Jon and his colleague Jennifer Colie will provide practical, detailed advice on these techniques at NEXT, April 30 - May 1 in New York
As a direct B2C brand, Verizon works with third party research panels, and also will launch customer surveys using lists sourced from internal databases. This allows for integration and cross analysis between survey data and internal behavioral data. Similarly, Verizon CMI has been on the leading edge in leveraging third party data made available by partner firms. These work streams require connective tissue, good data hygiene, and proper planning - work that can prove as challenging in practice as performing advanced statistical techniques, and gleaning the final end insights. There are many road blocks that came up, some easier to see coming than others.
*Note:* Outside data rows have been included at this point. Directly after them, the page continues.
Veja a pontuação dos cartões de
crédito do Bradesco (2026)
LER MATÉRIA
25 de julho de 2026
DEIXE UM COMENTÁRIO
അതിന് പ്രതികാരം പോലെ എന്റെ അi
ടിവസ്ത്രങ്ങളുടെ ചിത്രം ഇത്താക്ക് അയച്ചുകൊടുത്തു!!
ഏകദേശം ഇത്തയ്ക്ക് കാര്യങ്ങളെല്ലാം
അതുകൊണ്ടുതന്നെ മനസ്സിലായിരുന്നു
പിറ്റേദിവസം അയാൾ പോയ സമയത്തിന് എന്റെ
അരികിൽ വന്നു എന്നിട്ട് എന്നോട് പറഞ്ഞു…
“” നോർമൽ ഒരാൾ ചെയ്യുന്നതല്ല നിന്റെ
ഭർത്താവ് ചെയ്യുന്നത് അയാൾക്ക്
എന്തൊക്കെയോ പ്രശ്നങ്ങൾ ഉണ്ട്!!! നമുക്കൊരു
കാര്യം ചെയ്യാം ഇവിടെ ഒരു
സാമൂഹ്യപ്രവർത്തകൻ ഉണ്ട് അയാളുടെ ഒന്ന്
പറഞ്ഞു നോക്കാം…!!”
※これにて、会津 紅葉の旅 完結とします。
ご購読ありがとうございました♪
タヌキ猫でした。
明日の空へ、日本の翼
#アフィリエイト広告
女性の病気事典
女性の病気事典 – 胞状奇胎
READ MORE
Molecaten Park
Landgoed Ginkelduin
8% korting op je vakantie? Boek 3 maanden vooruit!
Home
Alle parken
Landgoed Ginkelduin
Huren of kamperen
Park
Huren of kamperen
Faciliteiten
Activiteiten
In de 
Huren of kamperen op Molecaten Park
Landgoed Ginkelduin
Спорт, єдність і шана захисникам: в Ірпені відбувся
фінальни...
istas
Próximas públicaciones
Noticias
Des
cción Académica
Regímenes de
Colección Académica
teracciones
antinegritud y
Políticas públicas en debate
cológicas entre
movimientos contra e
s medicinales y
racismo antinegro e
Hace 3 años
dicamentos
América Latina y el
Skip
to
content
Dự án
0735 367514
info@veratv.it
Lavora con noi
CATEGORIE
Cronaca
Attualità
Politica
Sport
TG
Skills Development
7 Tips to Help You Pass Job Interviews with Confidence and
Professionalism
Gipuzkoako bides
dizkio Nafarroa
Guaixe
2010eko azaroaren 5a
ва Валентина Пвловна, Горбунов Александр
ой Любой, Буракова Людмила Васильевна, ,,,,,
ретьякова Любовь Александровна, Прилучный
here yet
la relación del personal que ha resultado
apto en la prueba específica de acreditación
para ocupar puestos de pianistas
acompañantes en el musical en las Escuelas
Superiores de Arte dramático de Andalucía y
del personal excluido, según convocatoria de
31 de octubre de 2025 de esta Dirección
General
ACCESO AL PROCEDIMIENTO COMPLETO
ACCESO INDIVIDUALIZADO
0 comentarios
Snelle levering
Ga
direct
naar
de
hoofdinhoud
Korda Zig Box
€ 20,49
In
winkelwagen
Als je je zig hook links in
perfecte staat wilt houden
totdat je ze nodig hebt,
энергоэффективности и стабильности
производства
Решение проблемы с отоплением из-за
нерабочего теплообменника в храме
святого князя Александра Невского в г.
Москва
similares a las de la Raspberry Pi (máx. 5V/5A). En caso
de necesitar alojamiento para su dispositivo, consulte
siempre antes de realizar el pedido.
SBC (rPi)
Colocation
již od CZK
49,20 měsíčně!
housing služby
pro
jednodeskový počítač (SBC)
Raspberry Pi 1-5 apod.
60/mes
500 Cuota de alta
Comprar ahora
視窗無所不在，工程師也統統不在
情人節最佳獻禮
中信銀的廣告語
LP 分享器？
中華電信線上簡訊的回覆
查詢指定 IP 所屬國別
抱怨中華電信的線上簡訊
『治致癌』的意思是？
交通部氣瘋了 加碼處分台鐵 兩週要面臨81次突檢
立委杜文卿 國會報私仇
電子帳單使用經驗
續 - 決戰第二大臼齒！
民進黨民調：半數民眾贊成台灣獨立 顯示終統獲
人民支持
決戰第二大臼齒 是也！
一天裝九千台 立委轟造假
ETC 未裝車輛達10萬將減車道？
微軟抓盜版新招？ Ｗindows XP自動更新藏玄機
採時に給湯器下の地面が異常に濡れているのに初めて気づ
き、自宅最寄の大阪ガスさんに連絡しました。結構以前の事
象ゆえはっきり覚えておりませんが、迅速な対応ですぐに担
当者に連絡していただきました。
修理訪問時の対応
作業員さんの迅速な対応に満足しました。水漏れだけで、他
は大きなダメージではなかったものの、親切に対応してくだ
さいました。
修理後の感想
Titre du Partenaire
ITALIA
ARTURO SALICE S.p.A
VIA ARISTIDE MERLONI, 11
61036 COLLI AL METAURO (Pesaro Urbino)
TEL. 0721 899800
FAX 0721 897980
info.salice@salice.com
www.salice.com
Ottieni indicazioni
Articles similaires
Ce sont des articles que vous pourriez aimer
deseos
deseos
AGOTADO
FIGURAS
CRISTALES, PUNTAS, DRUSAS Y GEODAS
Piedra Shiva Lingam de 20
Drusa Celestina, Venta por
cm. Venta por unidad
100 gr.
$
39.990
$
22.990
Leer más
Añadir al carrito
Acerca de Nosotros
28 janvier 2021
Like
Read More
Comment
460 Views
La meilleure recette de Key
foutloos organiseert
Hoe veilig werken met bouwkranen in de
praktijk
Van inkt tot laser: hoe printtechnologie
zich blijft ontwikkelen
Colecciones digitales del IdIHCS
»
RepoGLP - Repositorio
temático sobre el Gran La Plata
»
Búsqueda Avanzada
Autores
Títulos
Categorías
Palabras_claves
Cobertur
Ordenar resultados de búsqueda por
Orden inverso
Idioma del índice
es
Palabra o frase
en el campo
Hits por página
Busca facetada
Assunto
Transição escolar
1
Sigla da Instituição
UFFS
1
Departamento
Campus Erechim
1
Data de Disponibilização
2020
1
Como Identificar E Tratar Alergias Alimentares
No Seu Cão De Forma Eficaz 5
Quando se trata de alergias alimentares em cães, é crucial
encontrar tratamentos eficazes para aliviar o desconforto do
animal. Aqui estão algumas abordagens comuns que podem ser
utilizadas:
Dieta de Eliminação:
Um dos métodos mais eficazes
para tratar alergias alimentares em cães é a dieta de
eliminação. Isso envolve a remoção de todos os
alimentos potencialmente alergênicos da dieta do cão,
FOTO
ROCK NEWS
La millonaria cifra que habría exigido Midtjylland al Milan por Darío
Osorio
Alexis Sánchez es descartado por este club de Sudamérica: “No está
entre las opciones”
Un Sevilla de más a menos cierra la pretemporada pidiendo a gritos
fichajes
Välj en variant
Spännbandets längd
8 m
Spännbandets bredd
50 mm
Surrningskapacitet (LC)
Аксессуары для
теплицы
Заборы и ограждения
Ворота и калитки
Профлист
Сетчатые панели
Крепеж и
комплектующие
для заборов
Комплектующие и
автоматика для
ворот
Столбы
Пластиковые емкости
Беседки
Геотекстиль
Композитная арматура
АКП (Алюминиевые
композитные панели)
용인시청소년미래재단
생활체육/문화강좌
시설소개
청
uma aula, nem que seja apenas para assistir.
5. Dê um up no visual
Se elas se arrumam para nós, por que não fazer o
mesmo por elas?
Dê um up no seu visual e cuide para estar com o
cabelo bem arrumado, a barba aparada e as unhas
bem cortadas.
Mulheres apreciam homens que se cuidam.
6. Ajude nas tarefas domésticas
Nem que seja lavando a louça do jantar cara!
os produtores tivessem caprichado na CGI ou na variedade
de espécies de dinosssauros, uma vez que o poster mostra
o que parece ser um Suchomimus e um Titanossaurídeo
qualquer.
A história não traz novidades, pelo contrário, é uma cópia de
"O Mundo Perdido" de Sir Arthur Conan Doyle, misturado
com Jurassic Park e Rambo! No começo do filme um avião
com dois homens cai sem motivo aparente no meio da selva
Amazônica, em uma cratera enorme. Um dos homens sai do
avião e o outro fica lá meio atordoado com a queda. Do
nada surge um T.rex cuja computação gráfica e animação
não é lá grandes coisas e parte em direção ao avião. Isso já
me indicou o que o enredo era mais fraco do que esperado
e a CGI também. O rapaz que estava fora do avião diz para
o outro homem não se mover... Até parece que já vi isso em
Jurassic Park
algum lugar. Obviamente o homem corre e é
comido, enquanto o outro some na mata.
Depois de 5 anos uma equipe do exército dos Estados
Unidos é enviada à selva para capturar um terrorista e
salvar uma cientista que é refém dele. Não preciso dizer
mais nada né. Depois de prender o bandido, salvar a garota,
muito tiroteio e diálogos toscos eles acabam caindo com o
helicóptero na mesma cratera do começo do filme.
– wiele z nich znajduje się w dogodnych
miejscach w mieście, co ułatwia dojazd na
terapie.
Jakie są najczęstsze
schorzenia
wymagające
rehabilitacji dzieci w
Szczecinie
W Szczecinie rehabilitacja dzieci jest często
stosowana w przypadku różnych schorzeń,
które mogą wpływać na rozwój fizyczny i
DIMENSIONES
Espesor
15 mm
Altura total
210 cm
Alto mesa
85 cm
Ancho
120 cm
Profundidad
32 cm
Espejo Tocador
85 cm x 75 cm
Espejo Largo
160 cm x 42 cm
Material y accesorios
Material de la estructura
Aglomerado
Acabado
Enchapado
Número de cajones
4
Verizon is a huge company, formed as a legacy of many mergers, and we have many different platforms and solutions in place. We do not use the same vendors for customer relationship management that we use for digital ad targeting. We use yet another vendor for syndicated market research, another for media research, a fifth for market sizing, and a sixth for outbound acquisition campaigns. We have countless research projects where we can’t deploy our typing tool – but these are largely syndicated sources where the vendor may be collecting PII. Unless you are able to field your typing tool to every consumer in the market, activating your segmentation across different kinds of vendor platforms benefits from a common key to bridge the gap between disparate data sets. That also opens up a lot of interesting doors as well, along with a lot of challengers in keeping all of your consumer data safe, and maintaining compliance with research ethics rules and regulations.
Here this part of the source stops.